Here is another histogram to really get this point across. It is simply a sum of the previous histogram over several non-intersecting time periods:
A randomly-chosen fish on a randomly-chosen day with discharge $Q_i$ will remain in place with probability $1-f(Q_i)$. So it'll remain in place for the whole year with probability $\prod_i \left( 1-f(Q_i) \right)^{d_i}$, and so your $P_\textrm{annual}$ is one minus that. Assuming I've understood your notation, that is.
Best Answer
These kinds of calculations require assumptions, in effect a model.
Probably the most important for the example will be whether you assume
(i) independence
(ii) constant risk
in practice neither is likely to be true
For example, if you have 25 years out of 59 with at least one tornado, you can try to apply a binomial model, but is it really the case that the probability of tornadoes in a given year is the same as other years?
Or you could take the 45 tornadoes in 59 years and try to apply a Poisson model, but is it really the case that tornadoes occurrences are independent (and occur at constant rate)?

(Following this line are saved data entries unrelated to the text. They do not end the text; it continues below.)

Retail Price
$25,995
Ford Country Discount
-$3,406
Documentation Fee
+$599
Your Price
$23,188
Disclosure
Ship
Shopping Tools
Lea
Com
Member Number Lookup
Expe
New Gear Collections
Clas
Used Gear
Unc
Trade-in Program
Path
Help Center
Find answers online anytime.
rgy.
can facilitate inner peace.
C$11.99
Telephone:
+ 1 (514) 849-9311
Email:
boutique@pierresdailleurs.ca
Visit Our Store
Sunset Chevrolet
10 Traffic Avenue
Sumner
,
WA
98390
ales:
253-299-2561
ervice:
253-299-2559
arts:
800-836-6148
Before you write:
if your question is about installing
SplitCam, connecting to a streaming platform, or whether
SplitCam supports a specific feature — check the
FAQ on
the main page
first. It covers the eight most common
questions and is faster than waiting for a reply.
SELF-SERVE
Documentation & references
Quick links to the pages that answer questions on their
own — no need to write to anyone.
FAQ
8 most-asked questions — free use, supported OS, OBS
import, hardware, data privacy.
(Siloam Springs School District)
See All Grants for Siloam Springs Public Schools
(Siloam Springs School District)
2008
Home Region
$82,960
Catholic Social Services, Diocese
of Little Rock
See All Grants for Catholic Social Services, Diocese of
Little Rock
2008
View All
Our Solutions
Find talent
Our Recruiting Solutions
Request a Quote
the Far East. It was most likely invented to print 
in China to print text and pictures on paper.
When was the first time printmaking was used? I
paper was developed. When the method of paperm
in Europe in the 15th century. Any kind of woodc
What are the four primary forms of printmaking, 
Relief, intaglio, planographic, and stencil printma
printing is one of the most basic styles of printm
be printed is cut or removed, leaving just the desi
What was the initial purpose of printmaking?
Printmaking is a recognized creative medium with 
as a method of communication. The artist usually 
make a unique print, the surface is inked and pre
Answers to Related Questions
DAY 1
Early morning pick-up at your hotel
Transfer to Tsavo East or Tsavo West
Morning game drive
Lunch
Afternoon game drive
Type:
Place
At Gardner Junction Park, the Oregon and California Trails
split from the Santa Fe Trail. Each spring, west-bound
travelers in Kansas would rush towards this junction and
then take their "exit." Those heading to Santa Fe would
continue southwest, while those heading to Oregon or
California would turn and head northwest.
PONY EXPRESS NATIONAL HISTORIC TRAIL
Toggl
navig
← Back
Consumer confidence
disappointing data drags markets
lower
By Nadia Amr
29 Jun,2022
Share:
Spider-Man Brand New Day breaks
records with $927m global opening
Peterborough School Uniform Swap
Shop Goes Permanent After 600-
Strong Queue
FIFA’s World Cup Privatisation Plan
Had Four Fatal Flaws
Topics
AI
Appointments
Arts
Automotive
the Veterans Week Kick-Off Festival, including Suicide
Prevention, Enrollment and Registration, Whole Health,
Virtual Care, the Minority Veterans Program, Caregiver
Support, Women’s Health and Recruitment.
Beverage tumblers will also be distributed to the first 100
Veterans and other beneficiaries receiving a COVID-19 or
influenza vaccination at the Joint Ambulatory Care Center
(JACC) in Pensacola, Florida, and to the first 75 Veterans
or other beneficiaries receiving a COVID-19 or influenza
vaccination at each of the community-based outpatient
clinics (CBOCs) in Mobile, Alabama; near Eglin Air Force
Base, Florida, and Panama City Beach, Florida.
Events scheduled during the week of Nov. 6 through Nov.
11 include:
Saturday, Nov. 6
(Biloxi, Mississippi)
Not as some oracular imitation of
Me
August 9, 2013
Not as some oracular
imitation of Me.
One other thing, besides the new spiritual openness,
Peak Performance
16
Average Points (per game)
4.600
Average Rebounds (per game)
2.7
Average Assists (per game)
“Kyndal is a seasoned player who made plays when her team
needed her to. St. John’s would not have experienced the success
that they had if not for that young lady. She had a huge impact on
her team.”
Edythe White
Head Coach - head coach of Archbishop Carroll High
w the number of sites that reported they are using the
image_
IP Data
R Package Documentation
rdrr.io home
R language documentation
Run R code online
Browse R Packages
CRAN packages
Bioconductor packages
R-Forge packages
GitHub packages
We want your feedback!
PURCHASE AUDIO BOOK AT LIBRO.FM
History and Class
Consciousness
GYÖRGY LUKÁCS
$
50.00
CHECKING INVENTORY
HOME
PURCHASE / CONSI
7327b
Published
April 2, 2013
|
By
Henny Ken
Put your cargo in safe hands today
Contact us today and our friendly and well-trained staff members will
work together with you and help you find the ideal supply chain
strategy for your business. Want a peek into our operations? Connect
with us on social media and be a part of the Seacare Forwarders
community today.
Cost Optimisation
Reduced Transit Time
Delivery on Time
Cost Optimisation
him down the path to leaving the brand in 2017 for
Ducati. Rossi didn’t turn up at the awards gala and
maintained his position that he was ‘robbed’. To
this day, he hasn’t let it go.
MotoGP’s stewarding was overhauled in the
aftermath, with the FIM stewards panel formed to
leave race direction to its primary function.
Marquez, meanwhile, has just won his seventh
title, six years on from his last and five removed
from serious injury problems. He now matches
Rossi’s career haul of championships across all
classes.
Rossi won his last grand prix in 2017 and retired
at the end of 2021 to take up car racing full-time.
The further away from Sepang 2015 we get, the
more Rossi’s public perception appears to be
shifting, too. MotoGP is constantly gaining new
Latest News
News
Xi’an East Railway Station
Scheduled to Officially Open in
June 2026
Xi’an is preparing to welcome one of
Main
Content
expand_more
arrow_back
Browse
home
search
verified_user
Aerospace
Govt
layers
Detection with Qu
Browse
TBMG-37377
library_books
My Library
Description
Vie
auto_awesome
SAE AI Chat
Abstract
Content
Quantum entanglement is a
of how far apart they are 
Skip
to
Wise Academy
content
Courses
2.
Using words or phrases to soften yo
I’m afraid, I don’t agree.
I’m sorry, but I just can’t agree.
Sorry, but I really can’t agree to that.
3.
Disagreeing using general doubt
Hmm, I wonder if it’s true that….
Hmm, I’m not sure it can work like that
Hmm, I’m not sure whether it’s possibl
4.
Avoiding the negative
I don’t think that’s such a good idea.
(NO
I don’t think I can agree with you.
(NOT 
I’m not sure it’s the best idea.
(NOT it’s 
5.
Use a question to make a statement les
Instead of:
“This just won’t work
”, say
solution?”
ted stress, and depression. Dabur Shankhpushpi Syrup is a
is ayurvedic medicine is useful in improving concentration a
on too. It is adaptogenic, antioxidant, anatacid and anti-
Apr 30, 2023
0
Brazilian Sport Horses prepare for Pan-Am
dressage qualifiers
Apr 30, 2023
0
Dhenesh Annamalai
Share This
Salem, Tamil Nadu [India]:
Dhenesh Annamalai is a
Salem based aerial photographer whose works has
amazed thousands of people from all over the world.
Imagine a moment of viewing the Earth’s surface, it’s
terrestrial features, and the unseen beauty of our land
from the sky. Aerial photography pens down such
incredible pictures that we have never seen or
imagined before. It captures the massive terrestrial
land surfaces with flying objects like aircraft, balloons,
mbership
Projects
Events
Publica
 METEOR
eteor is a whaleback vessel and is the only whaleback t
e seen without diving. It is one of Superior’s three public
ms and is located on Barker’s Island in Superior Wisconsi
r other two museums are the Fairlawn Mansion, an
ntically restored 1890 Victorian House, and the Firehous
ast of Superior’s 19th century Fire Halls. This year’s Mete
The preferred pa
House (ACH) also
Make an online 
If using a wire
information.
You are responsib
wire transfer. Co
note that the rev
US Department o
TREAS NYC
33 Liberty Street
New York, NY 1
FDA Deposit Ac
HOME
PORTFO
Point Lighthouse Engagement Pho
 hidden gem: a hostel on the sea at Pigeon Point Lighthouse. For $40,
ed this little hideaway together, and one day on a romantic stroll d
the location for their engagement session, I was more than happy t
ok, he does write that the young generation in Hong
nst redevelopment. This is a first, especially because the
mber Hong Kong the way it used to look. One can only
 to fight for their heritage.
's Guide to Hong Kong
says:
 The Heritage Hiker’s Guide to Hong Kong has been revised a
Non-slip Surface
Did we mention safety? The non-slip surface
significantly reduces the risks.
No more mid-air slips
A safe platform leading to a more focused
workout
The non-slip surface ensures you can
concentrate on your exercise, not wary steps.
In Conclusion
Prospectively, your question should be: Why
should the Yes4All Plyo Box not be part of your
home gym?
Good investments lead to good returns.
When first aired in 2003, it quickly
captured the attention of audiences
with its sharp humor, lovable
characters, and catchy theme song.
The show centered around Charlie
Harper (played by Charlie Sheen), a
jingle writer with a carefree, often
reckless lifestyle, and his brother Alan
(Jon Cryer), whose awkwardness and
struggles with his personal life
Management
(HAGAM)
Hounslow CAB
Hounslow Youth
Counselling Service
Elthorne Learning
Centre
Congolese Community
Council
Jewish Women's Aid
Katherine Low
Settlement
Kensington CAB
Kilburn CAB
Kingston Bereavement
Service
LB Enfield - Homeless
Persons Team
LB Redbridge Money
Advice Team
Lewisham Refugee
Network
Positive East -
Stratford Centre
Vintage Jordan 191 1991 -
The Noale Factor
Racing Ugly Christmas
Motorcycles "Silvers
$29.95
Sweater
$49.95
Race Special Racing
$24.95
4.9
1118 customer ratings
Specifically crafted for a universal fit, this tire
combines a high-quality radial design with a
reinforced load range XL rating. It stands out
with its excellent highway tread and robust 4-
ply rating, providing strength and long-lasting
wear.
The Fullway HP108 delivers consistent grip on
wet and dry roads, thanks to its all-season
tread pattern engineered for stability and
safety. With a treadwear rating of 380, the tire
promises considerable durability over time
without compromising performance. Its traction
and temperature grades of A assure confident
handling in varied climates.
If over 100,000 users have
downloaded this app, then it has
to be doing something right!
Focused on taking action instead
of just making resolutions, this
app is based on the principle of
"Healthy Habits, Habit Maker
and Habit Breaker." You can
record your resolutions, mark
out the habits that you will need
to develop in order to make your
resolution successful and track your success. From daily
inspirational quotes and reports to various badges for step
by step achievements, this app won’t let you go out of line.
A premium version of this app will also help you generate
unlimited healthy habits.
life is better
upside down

Or do they tend to cluster?
IF you could make the constant rate/probability and independence assumptions these calculations are straightforward:
Binomial model: Let $p$ be the underlying constant probability of at least one tornado in a year. We estimate it by the sample proportion, $\hat{p}=\frac{25}{59}= 0.424$.
You can also form confidence intervals for the proportion as here.
Poisson model: Here we have tornadoes occurring "at random", as in a Poisson process. The estimated rate of occurrence of tornadoes is simply the average annual rate, $\hat\lambda= \frac{45}{59}$ per year (that is, on average we saw 0.763 tornadoes per year, and that's our best estimate of the rate under the model. For this model, the estimated P(at least one tornado in a year) = $1 - P(0\, \text{ tornadoes})$ $ = 1-\exp(-\hat\lambda) = 0.534$
Again, it's possible to compute an interval here (e.g. by computing an interval for $\lambda$ and then transforming it); it's a bit more complicated.
The problem is that both methods make assumptions that are unlikely to be tenable - but when we break them, we need, again, to assume some kind of model, but it's not up to me to tell you what your model should be -- it depends on domain knowledge I am unlikely to possess. What you're likely to see in a more sophisticated model is that P(0) increases (while the mean number of tornadoes is still the same), implying that P(at least 1 tornado) is probably lower than in either of the models... but P(more than 1|at least 1) will tend to be higher (i.e. that tornadoes are 'clumpy').